The 2008 flood damaged the previous animal shelter, and the shelter was forced to occupy a temporary location for more than seven years, 4852 Sand Road. The new shelter, 3910 Napoleon Lane, will be ready by the end of the summer.

“It took a couple of years before we were able to find out whether or not we could go back to the old building,” said Liz Ford, the animal-services supervisor. “Once it was determined we couldn’t go back, we looked for a shelter that would serve us best.”

Officials then decided that a completely new building would be built, and the groundbreaking began in July 2014.

“Once construction started, things started to move very quickly, and we’ve been very pleased with the progress since then,” said Simon Andrew, the administrative analyst in the City Manager’s Office.

The project, budgeted for $2.8 million, is on schedule and on budget. 

“We’re looking at substantial completion by July 31 and final completion by Aug. 31,” said Kumi Morris, the architectural services coordinator for Iowa City.

The Federal Emergency Management Agency, because of the flood damage, funded $1.4 million of the cost. The fundraising commitment from the friends of the Animal Center Foundation also raised $1 million, and the rest of the funding came from the joint efforts of Johnson County, including Iowa City, Coralville, the University of Iowa, and University Heights.

The funding has allowed the animal shelter to undergo improvements to the facility that Andrew said were greatly needed, because this is the first building that is being built as an actual animal shelter.

The first shelter was initially a cinderblock building that was used as an animal shelter in 1967. After the flood, the animals were moved into a temporary building where there were not adequate living conditions for the animals.

“The temporary facility wasn’t built as an animal shelter,” Andrew said. “They’ve done a great job of making it work in the meantime while they’ve been displaced, but it’s not an ideal long-term solution.”

The new shelter, however, will be specifically designed to accommodate to the animals and all the needs they may have.

In order for all the animals to be properly housed in this new shelter, volunteers are going to be needed to transport cats, dogs, hamsters, rabbits, and any other small animals that could be considered household pets.

Volunteers will be required to go through an hourlong orientation, and animal-handling classes that could take anywhere from two to four hours depending on the species. 

Once the animals are transported to the new shelter, they will be experiencing a whole new environment.

“The new shelter is designed with materials and spaces that are appropriate for housing animals,” Ford said. “The insides of animal spaces are going to be easily cleaned and more efficient for the staff to use in caring for the animals.”

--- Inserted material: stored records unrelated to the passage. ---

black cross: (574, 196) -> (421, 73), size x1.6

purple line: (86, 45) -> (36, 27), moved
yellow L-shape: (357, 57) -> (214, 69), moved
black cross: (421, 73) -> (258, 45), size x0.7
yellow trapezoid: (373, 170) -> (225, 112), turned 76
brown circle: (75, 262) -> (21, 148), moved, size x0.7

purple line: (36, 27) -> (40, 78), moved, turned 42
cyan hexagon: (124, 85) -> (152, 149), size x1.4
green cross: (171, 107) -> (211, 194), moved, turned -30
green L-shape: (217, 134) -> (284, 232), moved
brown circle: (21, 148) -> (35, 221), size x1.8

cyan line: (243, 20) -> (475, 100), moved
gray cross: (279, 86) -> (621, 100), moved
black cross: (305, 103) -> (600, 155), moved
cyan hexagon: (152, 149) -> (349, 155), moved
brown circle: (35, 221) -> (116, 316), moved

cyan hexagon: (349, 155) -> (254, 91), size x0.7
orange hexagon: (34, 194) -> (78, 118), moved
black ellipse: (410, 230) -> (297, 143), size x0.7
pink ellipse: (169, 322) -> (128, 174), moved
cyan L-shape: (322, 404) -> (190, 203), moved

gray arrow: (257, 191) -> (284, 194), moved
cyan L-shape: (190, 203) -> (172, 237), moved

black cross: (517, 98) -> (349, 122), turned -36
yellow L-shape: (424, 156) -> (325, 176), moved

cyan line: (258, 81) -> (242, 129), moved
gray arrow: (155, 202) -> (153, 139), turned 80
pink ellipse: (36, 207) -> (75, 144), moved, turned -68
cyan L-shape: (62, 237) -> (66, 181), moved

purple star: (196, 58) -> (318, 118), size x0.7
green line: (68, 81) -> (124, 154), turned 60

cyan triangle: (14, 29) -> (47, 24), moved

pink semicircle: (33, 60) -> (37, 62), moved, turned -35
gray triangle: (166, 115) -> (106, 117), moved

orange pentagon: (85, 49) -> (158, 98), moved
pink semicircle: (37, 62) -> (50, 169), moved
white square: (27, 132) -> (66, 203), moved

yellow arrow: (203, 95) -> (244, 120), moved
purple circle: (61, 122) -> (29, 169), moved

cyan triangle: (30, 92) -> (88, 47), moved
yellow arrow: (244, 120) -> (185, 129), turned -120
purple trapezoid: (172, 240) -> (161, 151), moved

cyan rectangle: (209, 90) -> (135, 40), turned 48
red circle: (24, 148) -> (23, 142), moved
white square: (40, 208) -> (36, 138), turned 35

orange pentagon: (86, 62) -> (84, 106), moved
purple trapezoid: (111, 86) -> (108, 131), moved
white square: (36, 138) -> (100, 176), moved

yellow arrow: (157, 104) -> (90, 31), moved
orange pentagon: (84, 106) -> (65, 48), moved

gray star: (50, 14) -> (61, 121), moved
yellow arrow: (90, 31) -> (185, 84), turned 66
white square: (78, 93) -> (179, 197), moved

Ford said the older shelter was built so long ago that a lot of it was outdated, but this new shelter will be bigger and have more appropriate building designs.

“In the old shelter, we were running out of space,” she said. “We were housing animals in places where animals shouldn’t live.”

Now, the new building will allow staff to effectively separate animals based on health, and whether or not an animal could be potentially dangerous to staff members or other animals.

Ford also said the heating and electrical aspects of the new building are specifically designed to house animals.

“When it comes to animals and how they perceive their world, it’s really important to have adequate lighting, the right kind of lighting, and definitely have adequate air flow,” she said.